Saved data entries

= = = =

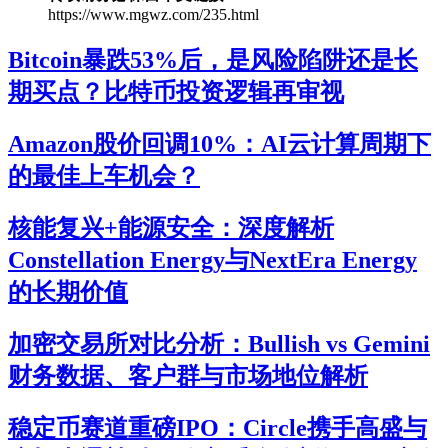
https://www.mgwz.com/235.html
Bitcoin暴跌53%后，是风险陷阱还是长
期买点？比特币投资逻辑再审视
Amazon股价回调10%：AI云计算周期下
的最佳上车机会？
核能复兴+能源安全：深度解析
Constellation Energy与NextEra Energy
的长期价值
加密交易所对比分析：Bullish vs Gemini
财务数据、客户群与市场地位解析
稳定币赛道重磅IPO：Circle携手高盛与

= = = =

**Description of the task:**
An exact transcription of the data above is needed, without the pictures.

**Answer below:**
https://www.mgwz.com/235.html
Bitcoin暴跌53%后，是风险陷阱还是长
期买点？比特币投资逻辑再审视
Amazon股价回调10%：AI云计算周期下
的最佳上车机会？
核能复兴+能源安全：深度解析
Constellation Energy与NextEra Energy
的长期价值
加密交易所对比分析：Bullish vs Gemini
财务数据、客户群与市场地位解析
稳定币赛道重磅IPO：Circle携手高盛与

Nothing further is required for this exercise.